_ASSIGNMENT:_
From the first line of the listing to the last, set down everything exactly, but skip the images.
___ EXTRACTED ENTRIES ___
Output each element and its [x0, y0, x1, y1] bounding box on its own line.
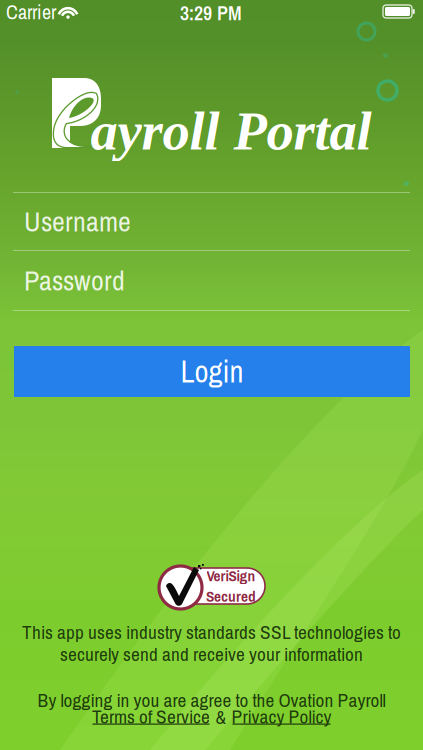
button[interactable]: Terms of Service: [92, 708, 210, 726]
button[interactable]: Username: [13, 193, 410, 250]
staticText: ayroll Portal: [90, 101, 372, 161]
staticText: VeriSign: [206, 565, 256, 586]
staticText: Login: [180, 351, 244, 392]
staticText: Privacy Policy: [232, 704, 332, 730]
staticText: 3:29 PM: [180, 0, 242, 26]
button[interactable]: Login: [14, 346, 410, 397]
staticText: Carrier: [6, 0, 56, 25]
staticText: By logging in you are agree to the Ovati…: [38, 687, 386, 713]
staticText: Terms of Service: [92, 704, 210, 730]
staticText: Secured: [206, 586, 256, 607]
staticText: Password: [24, 262, 125, 299]
staticText: Username: [24, 203, 131, 240]
button[interactable]: Privacy Policy: [232, 708, 330, 726]
staticText: securely send and receive your informati…: [60, 641, 363, 667]
button[interactable]: Password: [13, 251, 410, 310]
staticText: This app uses industry standards SSL tec…: [22, 619, 401, 645]
staticText: &: [216, 704, 226, 730]
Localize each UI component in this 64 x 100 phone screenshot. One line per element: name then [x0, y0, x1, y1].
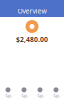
staticText: Tab [37, 93, 43, 99]
staticText: Tab [21, 93, 27, 99]
staticText: Tab [5, 93, 11, 99]
staticText: Tab [53, 93, 59, 99]
staticText: Overview [18, 7, 46, 16]
staticText: $2,480.00 [16, 35, 48, 44]
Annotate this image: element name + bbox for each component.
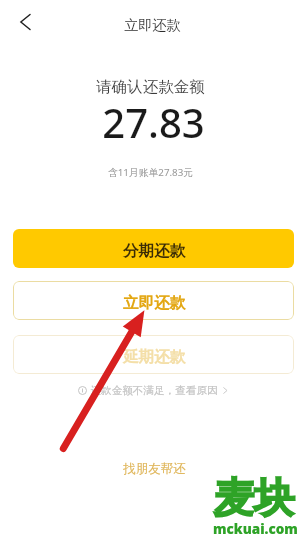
staticText: 还款金额不满足，查看原因 <box>90 384 218 397</box>
staticText: 立即还款 <box>123 293 185 313</box>
staticText: 27.83 <box>3 95 301 149</box>
staticText: 麦块 <box>213 473 295 525</box>
staticText: 分期还款 <box>123 241 185 261</box>
button[interactable]: 找朋友帮还 <box>116 455 192 481</box>
staticText: 含11月账单27.83元 <box>0 166 301 179</box>
button[interactable]: 立即还款 <box>13 281 294 320</box>
staticText: 请确认还款金额 <box>0 77 301 97</box>
staticText: 立即还款 <box>2 16 301 34</box>
staticText: 延期还款 <box>123 347 185 367</box>
staticText: 找朋友帮还 <box>123 461 186 477</box>
button[interactable]: Back <box>9 6 41 38</box>
button[interactable]: 还款金额不满足，查看原因 <box>3 384 301 397</box>
button[interactable]: 延期还款 <box>13 335 294 374</box>
staticText: mckuai.com <box>213 520 298 536</box>
button[interactable]: 分期还款 <box>13 229 294 268</box>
___
_ANSWER FOR THIS EXERCISE:_
Output each element and its [x0, y0, x1, y1] bounding box on its own line.
button[interactable]: Terms of Service: [92, 708, 210, 726]
button[interactable]: Username: [13, 193, 410, 250]
staticText: ayroll Portal: [90, 101, 372, 161]
staticText: VeriSign: [206, 565, 256, 586]
staticText: Login: [180, 351, 244, 392]
staticText: Privacy Policy: [232, 704, 332, 730]
staticText: 3:29 PM: [180, 0, 242, 26]
button[interactable]: Login: [14, 346, 410, 397]
staticText: Carrier: [6, 0, 56, 25]
staticText: By logging in you are agree to the Ovati…: [38, 687, 386, 713]
staticText: Terms of Service: [92, 704, 210, 730]
staticText: Secured: [206, 586, 256, 607]
staticText: Password: [24, 262, 125, 299]
staticText: Username: [24, 203, 131, 240]
button[interactable]: Privacy Policy: [232, 708, 330, 726]
staticText: securely send and receive your informati…: [60, 641, 363, 667]
button[interactable]: Password: [13, 251, 410, 310]
staticText: This app uses industry standards SSL tec…: [22, 619, 401, 645]
staticText: &: [216, 704, 226, 730]
Localize each UI component in this 64 x 100 phone screenshot. One line per element: name then [x0, y0, x1, y1].
staticText: Tab [37, 93, 43, 99]
staticText: Tab [21, 93, 27, 99]
staticText: Tab [5, 93, 11, 99]
staticText: Tab [53, 93, 59, 99]
staticText: Overview [18, 7, 46, 16]
staticText: $2,480.00 [16, 35, 48, 44]
Annotate this image: element name + bbox for each component.
staticText: 还款金额不满足，查看原因 <box>90 384 218 397</box>
staticText: 立即还款 <box>123 293 185 313</box>
staticText: 27.83 <box>3 95 301 149</box>
staticText: 麦块 <box>213 473 295 525</box>
staticText: 分期还款 <box>123 241 185 261</box>
button[interactable]: 找朋友帮还 <box>116 455 192 481</box>
staticText: 含11月账单27.83元 <box>0 166 301 179</box>
button[interactable]: 立即还款 <box>13 281 294 320</box>
staticText: 请确认还款金额 <box>0 77 301 97</box>
staticText: 立即还款 <box>2 16 301 34</box>
staticText: 延期还款 <box>123 347 185 367</box>
staticText: 找朋友帮还 <box>123 461 186 477</box>
button[interactable]: Back <box>9 6 41 38</box>
button[interactable]: 还款金额不满足，查看原因 <box>3 384 301 397</box>
button[interactable]: 延期还款 <box>13 335 294 374</box>
staticText: mckuai.com <box>213 520 298 536</box>
button[interactable]: 分期还款 <box>13 229 294 268</box>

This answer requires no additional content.